Dogs and Poisons--Preventing pet poisoning.Dogs and poisons has been very topical lately. It seems that the cases of dogs being poisoned is an increasing problem. Primarily, because there are more toxic substances in general use. Your pet doesn't even have to swallow a liquid poison--just merely walking through it and then licking his paws is enough to make your dog ill.
"Curiosity killed the cat". Pets are naturally inquisitive, and this one characteristic alone can lead them in to danger. But if you follow the maxim that prevention has to be better than cure. Then, quite often, with a bit of forethought, accidents can be prevented.
The poisons that your dog your dog is most likely to encounter are in your home. The most common are your own tablets and medicines--keep these well out of reach, and preferably under lock and key. Your dog's medicines, and pesticides such as flea collars, tick collars, powders and sprays are all potentially lethal.
Likewise, the next category can be found almost anywhere in most homes. These are household chemicals, bleaches, detergents, fabric softeners, disinfectants, antifreeze, various insecticides, etc. These are accidents waiting to happen if they are not stored safely.
Some of these substances after you have used them will leave a residue around the top, and neck. Licking antifreeze, bleach, rat poison, and several other toxic concoctions will not just make your dog ill, they have the potential to kill him. Unfortunately, pets are incapable of determining what is good or bad for them, you need to do it for them.
The yard is another area to be aware of. Do you have a shed to store your pesticides, fertilizers, insecticides, turpentine, barbecue lighter fluid, paint stripper, thinners, kerosene, gasoline, rodent poisons, herbicides, etc? Do you lock it?
The yard and gardens are areas where your pet has free time, often without much supervision by you. If you leave open bags or tins, lying around your almost guaranteed that your dog will be snooping around them--especially when your not watching.
Household poisons, and a general lack of thought, are the main dangers to your pet--I speak from personal experience.
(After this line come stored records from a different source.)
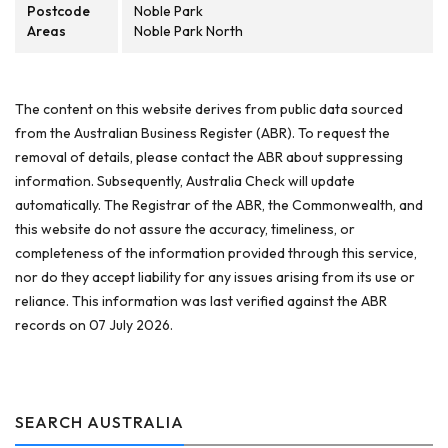
Postcode
Noble Park
Areas
Noble Park North
The content on this website derives from public data sourced
from the Australian Business Register (ABR). To request the
removal of details, please contact the ABR about suppressing
information. Subsequently, Australia Check will update
automatically. The Registrar of the ABR, the Commonwealth, and
this website do not assure the accuracy, timeliness, or
completeness of the information provided through this service,
nor do they accept liability for any issues arising from its use or
reliance. This information was last verified against the ABR
records on 07 July 2026.
SEARCH AUSTRALIA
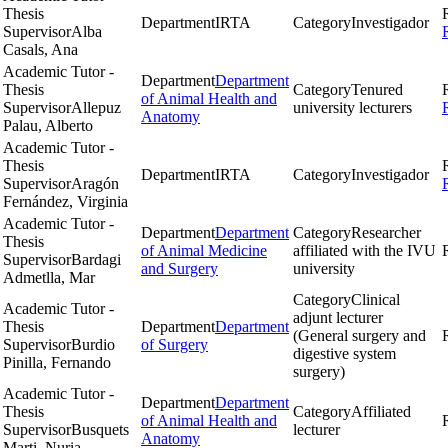
Thesis
Department
IRTA
Category
Investigador
Supervisor
Alba
Casals, Ana
Academic Tutor -
Department
Department
Thesis
Category
Tenured
of Animal Health and
Supervisor
Allepuz
university lecturers
Anatomy
Palau, Alberto
Academic Tutor -
Thesis
Department
IRTA
Category
Investigador
Supervisor
Aragón
Fernández, Virginia
Academic Tutor -
Department
Department
Category
Researcher
Thesis
of Animal Medicine
affiliated with the IVU
Supervisor
Bardagi
and Surgery
university
Admetlla, Mar
Category
Clinical
Academic Tutor -
adjunt lecturer
Thesis
Department
Department
(General surgery and
Supervisor
Burdio
of Surgery
digestive system
Pinilla, Fernando
surgery)
Academic Tutor -
Department
Department
Thesis
Category
Affiliated
of Animal Health and
Supervisor
Busquets
lecturer
Anatomy
Marti, Nuria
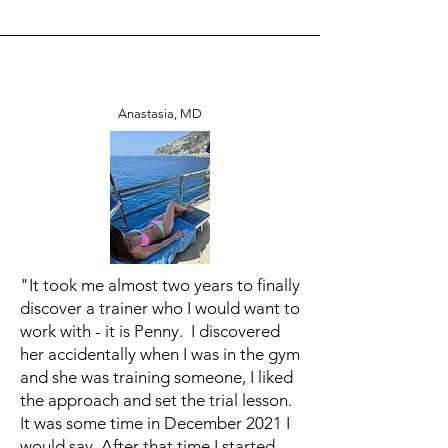
Anastasia, MD
"It took me almost two years to finally
discover a trainer who I would want to
work with - it is Penny. I discovered
her accidentally when I was in the gym
and she was training someone, I liked
the approach and set the trial lesson.
It was some time in December 2021 I
would say. After that time I started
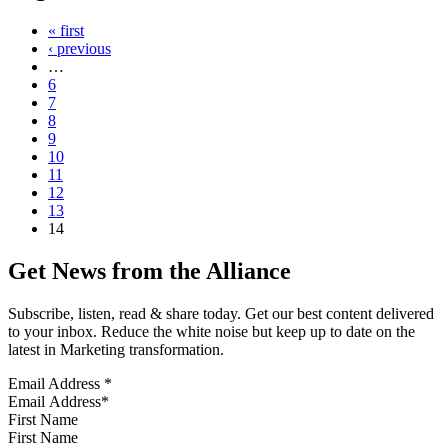
« first
‹ previous
…
6
7
8
9
10
11
12
13
14
Get News from the Alliance
Subscribe, listen, read & share today. Get our best content delivered
to your inbox. Reduce the white noise but keep up to date on the
latest in Marketing transformation.
Email Address
*
First Name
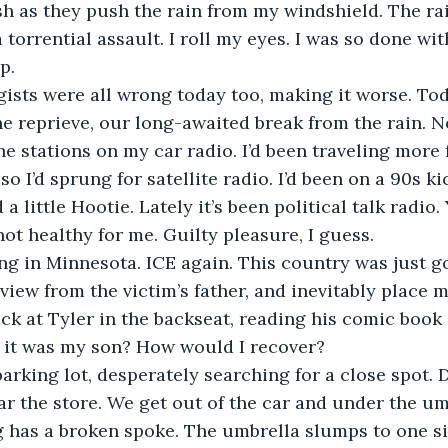
 as they push the rain from my windshield. The rai
torrential assault. I roll my eyes. I was so done wit
p.
ists were all wrong today too, making it worse. To
e reprieve, our long-awaited break from the rain. N
the stations on my car radio. I’d been traveling more
so I’d sprung for satellite radio. I’d been on a 90s kic
 little Hootie. Lately it’s been political talk radio. 
not healthy for me. Guilty pleasure, I guess.
g in Minnesota. ICE again. This country was just goi
rview from the victim’s father, and inevitably place m
ack at Tyler in the backseat, reading his comic book 
f it was my son? How would I recover?
 parking lot, desperately searching for a close spot.
r the store. We get out of the car and under the um
g has a broken spoke. The umbrella slumps to one s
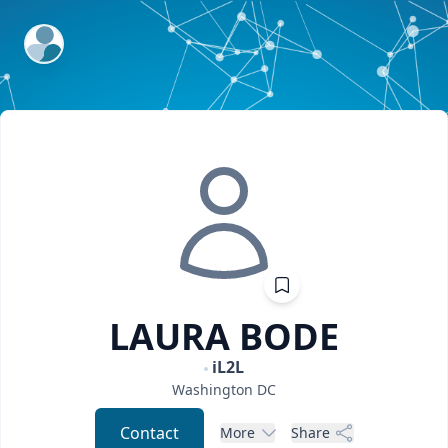
ExpertFile Inc.
LAURA
BODE
iL2L
Washington
DC
Contact
More
Share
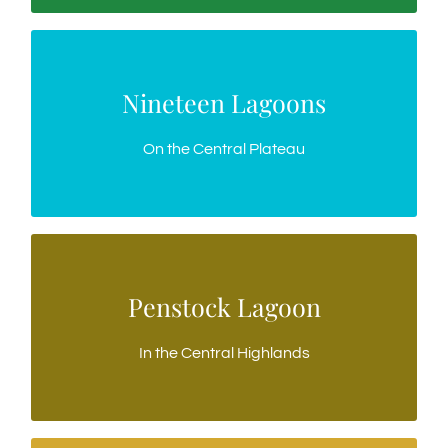
Nineteen Lagoons
Nineteen Lagoons
Gateway to the Western Lakes Wilderness
On the Central Plateau
Penstock Lagoon
Penstock Lagoon
The jewel of the Highlands, fly fishing only
In the Central Highlands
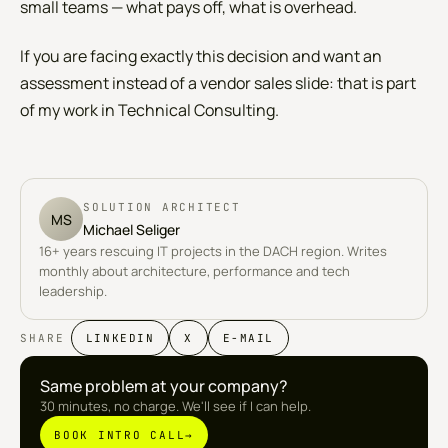
small teams — what pays off, what is overhead.
If you are facing exactly this decision and want an
assessment instead of a vendor sales slide: that is part
of my work in
Technical Consulting
.
SOLUTION ARCHITECT
MS
Michael Seliger
16+ years rescuing IT projects in the DACH region. Writes
monthly about architecture, performance and tech
leadership.
SHARE
LINKEDIN
X
E-MAIL
Same problem at your company?
30 minutes, no charge. We'll see if I can help.
BOOK INTRO CALL
→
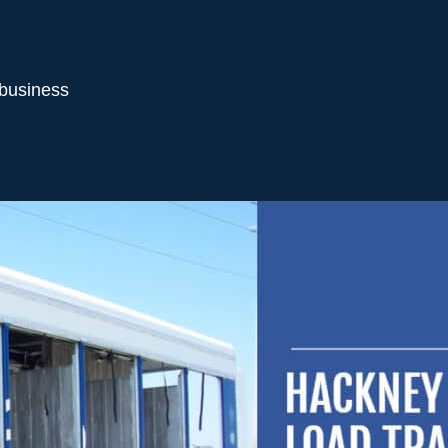
 business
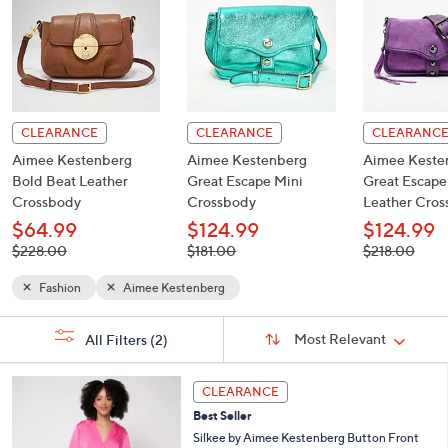
CLEARANCE
CLEARANCE
CLEARANC
Aimee Kestenberg
Aimee Kestenberg
Aimee Keste
Bold Beat Leather
Great Escape Mini
Great Escap
Crossbody
Crossbody
Leather Cro
$64.99
$124.99
$124.99
, was,
, was,
, was,
$228.00
$181.00
$218.00
$228.00
$181.00
$218.00
Fashion
Aimee Kestenberg
Sort
s
Sort:
Most Relevant
All Filters
(2)
By:
Your
Selections:
4
CLEARANCE
C
Best Seller
o
l
Silkee by Aimee Kestenberg Button Front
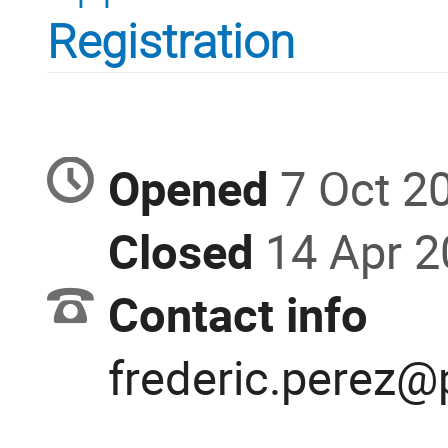
Registration
Opened
7 Oct 2
Closed
14 Apr 
Contact info
frederic.perez@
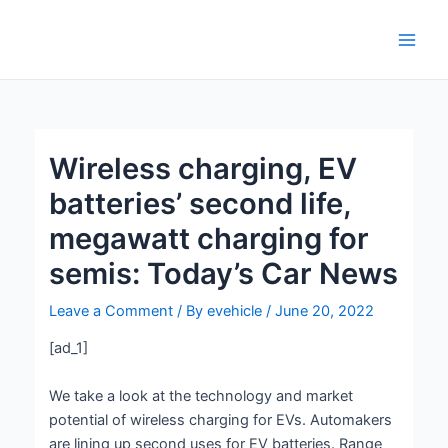
Skip
Post
Main
to
navigation
Men
content
Wireless charging, EV
batteries’ second life,
megawatt charging for
semis: Today’s Car News
Leave a Comment
/ By
evehicle
/
June 20, 2022
[ad_1]
We take a look at the technology and market
potential of wireless charging for EVs. Automakers
are lining up second uses for EV batteries. Range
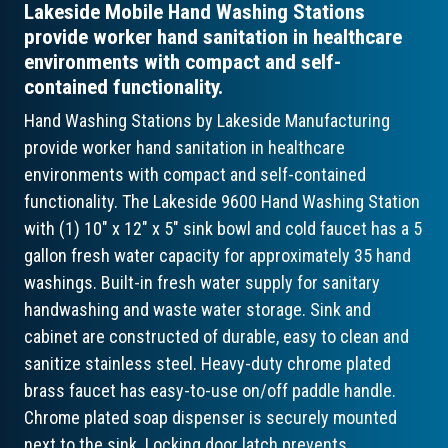
Lakeside Mobile Hand Washing Stations
provide worker hand sanitation in healthcare
environments with compact and self-
contained functionality.
Hand Washing Stations by Lakeside Manufacturing
provide worker hand sanitation in healthcare
environments with compact and self-contained
functionality. The Lakeside 9600 Hand Washing Station
with (1) 10" x 12" x 5" sink bowl and cold faucet has a 5
gallon fresh water capacity for approximately 35 hand
washings. Built-in fresh water supply for sanitary
handwashing and waste water storage. Sink and
cabinet are constructed of durable, easy to clean and
sanitize stainless steel. Heavy-duty chrome plated
brass faucet has easy-to-use on/off paddle handle.
Chrome plated soap dispenser is securely mounted
next to the sink. Locking door latch prevents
There is a long list of poisonous plants including cyclamen, yew, tulips, foxglove, rhododendron, daffodil, cyclamen, oleander, rhubarb, lilies. Similarly chocolate, raisins and now even grapes eaten in large quantities are said to pose a threat. But none of these pose anywhere near the threat that domestic chemicals found in your home, and yard do.
What to do if you believe that your dog has been poisoned.Accidents do still happen even to the most vigilant of us. Consequently, if your dog has ingested a substance that you believe to be harmful, or you suspect that your pet has been poisoned--do the following:
Don't try to make the dog sick. In the U.S you can phone the National Animal Poison Control Center at 1-900-680-0000. And/or phone your veterinarian immediately. Don't hesitate, because your pet seems okay.
Symptoms can vary considerably and take time to fully materialise. Retain any packaging that reveals what your pet might have swallowed so that you can tell the vet. Take the advise that your vet gives you, again don't hesitate.
Household poisons and their increasing threat to your dog's health is a fact of life. So, don't be negligent--remember--prevention is better than cure. And make your home a truly safe place for your pet's.